Activity.
Look through the records below for the line holding "tercipta ekosistem produksi". Write it out exactly, with each following line through the line holding "diperkuat untuk mempercepat".

Exercise input.
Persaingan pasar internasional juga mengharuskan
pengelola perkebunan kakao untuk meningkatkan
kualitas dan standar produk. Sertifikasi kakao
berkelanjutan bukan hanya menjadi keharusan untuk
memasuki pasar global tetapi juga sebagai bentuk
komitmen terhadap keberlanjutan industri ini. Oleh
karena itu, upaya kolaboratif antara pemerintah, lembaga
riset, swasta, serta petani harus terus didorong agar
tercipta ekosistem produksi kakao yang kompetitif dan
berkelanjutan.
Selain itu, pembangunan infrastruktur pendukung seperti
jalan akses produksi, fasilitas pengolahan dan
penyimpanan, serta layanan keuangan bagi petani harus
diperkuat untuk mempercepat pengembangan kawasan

--

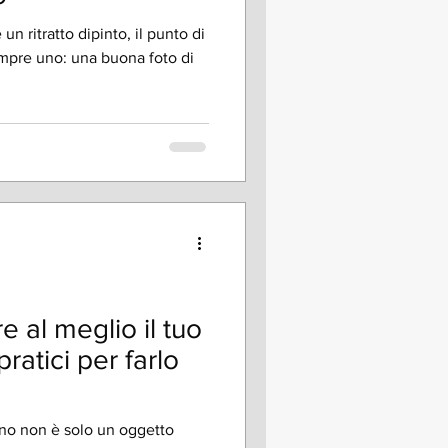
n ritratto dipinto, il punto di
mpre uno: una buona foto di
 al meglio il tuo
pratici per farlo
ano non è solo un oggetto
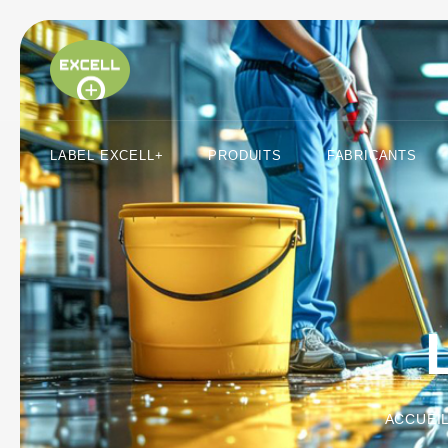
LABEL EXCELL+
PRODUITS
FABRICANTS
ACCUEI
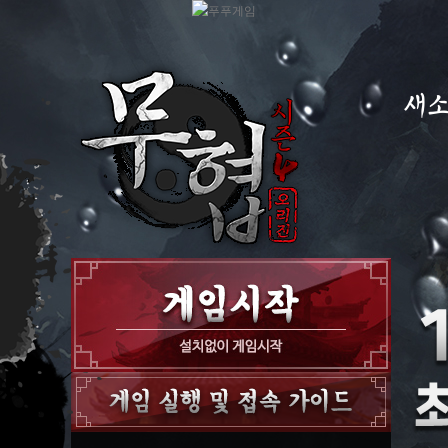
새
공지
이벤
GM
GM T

Exercise answer.
tercipta ekosistem produksi kakao yang kompetitif dan
berkelanjutan.
Selain itu, pembangunan infrastruktur pendukung seperti
jalan akses produksi, fasilitas pengolahan dan
penyimpanan, serta layanan keuangan bagi petani harus
diperkuat untuk mempercepat pengembangan kawasan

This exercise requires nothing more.